My stepdad says stuff like this all the friggen time, and we're in North Central Illinois.  Most of them I can't repeat here, but he does the 'busier than a one armed paper hanger' one, and 'slicker than snot on a doornob'.  Then there is one about a goat...and one about a burlap sack...but I can't repeat those (or completely remember them)...wait...I think the goat and the burlap sack are the same saying...I dunno...I think he makes a lot of them up.


----------



## terri (Nov 4, 2005)

About as bright as a box of rocks. 

Dumb as a post. 

Not playing with a full deck of cards.


----------



## anicole (Nov 4, 2005)

slick as a mole's a$$

worthless as t**s on a boar hawg


----------



## photo gal (Nov 4, 2005)

~When the chips are down, the buffalo is empty.


----------



## M @ k o (Nov 4, 2005)

Well, I just ate. 

Now I'm fuller thanna two headed bully goat.


----------



## anicole (Nov 4, 2005)

M @ k o said:
			
		

> Well, I just ate.
> 
> Now I'm fuller thanna two headed bully goat.


 
there's another one about a billy goat that is just not suitable ... but funny nonetheless!


----------



## mygrain (Nov 4, 2005)

Queerer than a football bat. (queer in the literal sense..not that there's anything wrong with that).

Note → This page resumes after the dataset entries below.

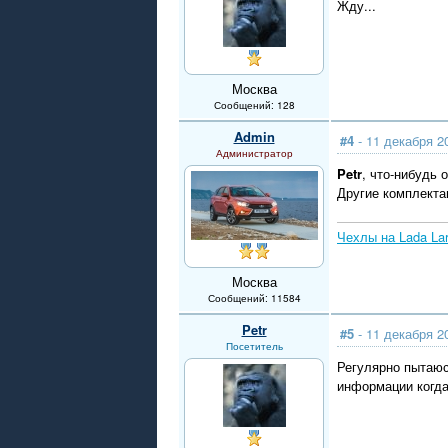
Жду...
Москва
Сообщений: 128
Admin
#4
- 11 декабря 2
Администратор
Petr
, что-нибудь 
Другие комплекта
Чехлы на Lada La
Москва
Сообщений: 11584
Petr
#5
- 11 декабря 2
Посетитель
Регулярно пытаюс
информации когда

Colder than a witch's titty.

I've heard of cooter brown before...I do know that "cooter" means turtle in southern lingo. maybe google can help...brb...

DRUNK AS COOTER BROWN - adj. phrase. Also "drunk as Cooter, ~ Cooty Brown. Chiefly South. Very intoxicated. "This is a Black expression very familiar to the informant, who is from New Jersey. She says it is current and, so far as she knows, it 'came up with the Blacks from the Carolinas.' She thinks it probably derives from some proverbial drunkard." From "Dictionary of American Regional English," Volume 1 by Frederic G. Cassidy (1985, Belknap Press of Harvard University Press, Cambridge, Mass., and London, England). Page 769-770.


----------



## aprilraven (Nov 4, 2005)

hey pallie, isnt that hotter than a two p*tterd billy goat???

and you gotta love  poor than job's turkey....
or poor as a church mouse....
blacker than the ace of spades...

when your doing real well... your sh*ttin' in high cotton... 
or if your really doing well... your eating high on the hawg...

snow is a**hole deep to a tall injun'......( we are indian, so please dont take offense.)
colder than a well diggers rear....

what about  well i'll be dad blamed.....( you think there is something there about fatherhood??)

bumfuzzeled??  ever hear that?    

my father used to say:
i've been to a state fair, a county fair, a howg calling, goat ropin', and a road paving, and never seen anything like that before........( always made me bust out laughing..)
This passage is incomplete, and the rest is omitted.